3 Aaron Carter: "Boli mnie widok ludzi atakujących go"

Ok, więc nie jest członkiem boysbandu, ale kariera Aarona Cartera jako artysty popowego, często przyćmiona przez jego starszego brata, Backstreet Boya Nicka Cartera, z pewnością uczyniła go sąsiadem z boysbandem. Aaron był również zarządzany przez Lou Pearlmana i bardziej współczuje zmarłemu oszustowi niż większość jego byłych klientów. „Moja opinia, że Lou jest seksualnym drapieżnikiem, jest taka, że to nieprawda” – powiedział stanowczo Aaron Carter w filmie dokumentalnym wyprodukowanym przez Lance'a Bassa „The Boy Band Con: The Lou Pearlman Story”. „To takie okropne. On jest pedofilem? Zamknijcie się o tym, chłopaki. To po prostu boli, człowieku, boli, gdy ludzie ciągle go atakują, myślę o tym samym” – powiedział ze łzami w oczach.

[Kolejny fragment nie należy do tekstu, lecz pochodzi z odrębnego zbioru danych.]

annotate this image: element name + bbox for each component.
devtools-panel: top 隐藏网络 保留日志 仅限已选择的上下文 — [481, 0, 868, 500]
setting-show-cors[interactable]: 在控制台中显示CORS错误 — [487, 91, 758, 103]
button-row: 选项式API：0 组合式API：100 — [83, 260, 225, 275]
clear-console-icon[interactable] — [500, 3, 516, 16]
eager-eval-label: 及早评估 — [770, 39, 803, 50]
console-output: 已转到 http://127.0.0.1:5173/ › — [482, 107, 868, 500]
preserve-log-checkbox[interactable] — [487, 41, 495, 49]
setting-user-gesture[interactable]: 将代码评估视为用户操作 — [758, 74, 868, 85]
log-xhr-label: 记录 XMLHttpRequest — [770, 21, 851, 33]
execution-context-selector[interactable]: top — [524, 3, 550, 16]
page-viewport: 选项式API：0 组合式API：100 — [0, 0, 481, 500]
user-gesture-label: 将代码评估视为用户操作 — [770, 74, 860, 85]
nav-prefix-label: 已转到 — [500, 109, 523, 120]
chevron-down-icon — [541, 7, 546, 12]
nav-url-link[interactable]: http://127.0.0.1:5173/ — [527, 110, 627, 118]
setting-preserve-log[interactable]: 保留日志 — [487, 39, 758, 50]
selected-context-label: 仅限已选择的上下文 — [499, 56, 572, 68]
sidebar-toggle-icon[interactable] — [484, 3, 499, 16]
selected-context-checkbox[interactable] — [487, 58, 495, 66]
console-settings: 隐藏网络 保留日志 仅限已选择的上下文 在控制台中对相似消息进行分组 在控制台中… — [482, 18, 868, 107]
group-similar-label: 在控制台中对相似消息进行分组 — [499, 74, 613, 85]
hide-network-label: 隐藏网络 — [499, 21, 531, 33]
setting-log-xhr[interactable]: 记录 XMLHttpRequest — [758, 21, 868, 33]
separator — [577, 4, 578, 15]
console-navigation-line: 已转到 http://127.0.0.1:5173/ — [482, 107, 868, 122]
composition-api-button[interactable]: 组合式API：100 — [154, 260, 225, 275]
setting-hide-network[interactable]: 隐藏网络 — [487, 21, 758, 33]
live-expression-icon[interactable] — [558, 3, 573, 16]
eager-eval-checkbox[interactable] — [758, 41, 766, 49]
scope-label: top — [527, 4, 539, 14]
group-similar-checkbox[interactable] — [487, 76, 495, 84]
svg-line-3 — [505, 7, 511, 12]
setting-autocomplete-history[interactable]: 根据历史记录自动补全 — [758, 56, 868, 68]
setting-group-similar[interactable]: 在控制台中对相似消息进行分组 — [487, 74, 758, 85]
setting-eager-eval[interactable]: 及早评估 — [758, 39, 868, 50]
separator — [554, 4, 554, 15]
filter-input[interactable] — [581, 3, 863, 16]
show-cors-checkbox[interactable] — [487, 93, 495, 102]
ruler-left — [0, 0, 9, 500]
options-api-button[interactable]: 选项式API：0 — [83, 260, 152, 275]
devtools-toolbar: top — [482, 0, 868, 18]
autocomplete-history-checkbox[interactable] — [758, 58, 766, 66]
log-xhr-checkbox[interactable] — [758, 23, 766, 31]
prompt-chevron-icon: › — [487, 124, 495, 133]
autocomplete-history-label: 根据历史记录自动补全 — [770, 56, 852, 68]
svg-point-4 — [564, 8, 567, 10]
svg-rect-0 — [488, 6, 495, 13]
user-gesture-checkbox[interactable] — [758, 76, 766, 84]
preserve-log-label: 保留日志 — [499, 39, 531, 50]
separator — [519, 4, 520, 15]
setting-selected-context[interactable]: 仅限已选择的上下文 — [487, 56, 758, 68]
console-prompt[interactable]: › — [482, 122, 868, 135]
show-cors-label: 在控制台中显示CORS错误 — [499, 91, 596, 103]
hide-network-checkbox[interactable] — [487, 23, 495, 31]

2 Bogaty Cronin: „To wszystko było głupie szczęście”

Rich Cronin nie żył, kiedy Lou Pearlman zmarł w 2016 roku; zmarły członek LFO zmarł tragicznie w 2010 roku w wieku 36 lat z powodu powikłań po białaczce. Przed śmiercią, wypowiadając się na temat potentata muzycznego, wyraził opinię, że Lou Pearlman po prostu miał głupie szczęście. „Po prostu myślę, że chciał mieć wokół siebie uroczych facetów; to wszystko było wymówką” – powiedział. „A potem w szaleńczym tempie uderzył piorun i powstało imperium. To wszystko było głupim szczęściem. Myślę, że jego motywy, dla których zainteresował się muzyką, były zupełnie inne”.

1 Chris Kirkpatrick: „Nie wiesz, czy płakać, czy się śmiać”

Chris Kirkpatrick z NSYNC podsumował to doskonale: „To były najbardziej mieszane emocje w historii, nie wiesz, czy płakać, czy śmiać się”. Kontynuował: „Wszystko było w nim tak wiele złego i co się stało, że nie wiesz nawet, jak przyjąć śmierć”. Mamy nadzieję, że Chris i pozostali członkowie boysbandu nadal będą się leczyć i wspierać się nawzajem w celu wsparcia ich niefortunnych wspólnych doświadczeń.